Begitu bisik Ratih kepada Dinda, jika kebetulan mereka berbeda pandangan. Ratih memang tetap menunjukkan sikap sopan dan hormat kepada Dinda. Padahal Dinda sering kehilangan akal sehat, kalau keinginan Dinda berbeda dengan yang ingin dilakukan Ratih. Sebagai orang tua, Dinda sering keinginannyalah yang harus dipenuhi. Dinda ingin Ratih sebagai anak harus mematuhi perintah Dinda. Aturan itu sering Dinda pegang. Dinda akan sangat marah, jika aturan itu diabaikan Ratih. Halim terkadang hanya dapat memeluk Dinda, kalau Dinda dan Ratih terlibat perselisihan pendapat.
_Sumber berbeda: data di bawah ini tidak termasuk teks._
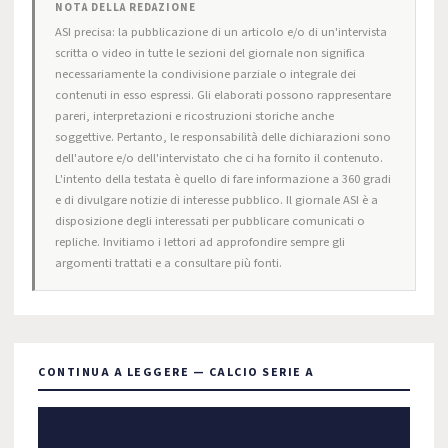
NOTA DELLA REDAZIONE
ASI precisa: la pubblicazione di un articolo e/o di un'intervista
scritta o video in tutte le sezioni del giornale non significa
necessariamente la condivisione parziale o integrale dei
contenuti in esso espressi. Gli elaborati possono rappresentare
pareri, interpretazioni e ricostruzioni storiche anche
soggettive. Pertanto, le responsabilità delle dichiarazioni sono
dell'autore e/o dell'intervistato che ci ha fornito il contenuto.
L'intento della testata è quello di fare informazione a 360 gradi
e di divulgare notizie di interesse pubblico. Il giornale ASI è a
disposizione degli interessati per pubblicare comunicati o
repliche. Invitiamo i lettori ad approfondire sempre gli
argomenti trattati e a consultare più fonti.
CONTINUA A LEGGERE — CALCIO SERIE A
Ratih seperti biasa merasa bahwa keputusan yang diambilnya sudah benar. Ratih selalu berpikir bahwa Ratih sudah mempersiapkan segala sesuatunya, sebelum Ratih mengambil keputusan. Ratih terbiasa dengan menggunakan pola empirik, rasional dan kuantitatif dalam berbagi hal. Tentu kebiasaan Ratih itu, sangat berbeda jauh dengan pengalaman Dinda dahulu. Â Memang perbedaan itu terjadi dalam berbagai hal yang tidak begitu penting, seperti memilih sandal, sepatu, tas, baju, atau memilih restoran tempat makan bersama. Halim sering dibikin repot dengan duo cewek kesayangannya itu. Satu isteri. Satu lagi anak gadis kesayangannya.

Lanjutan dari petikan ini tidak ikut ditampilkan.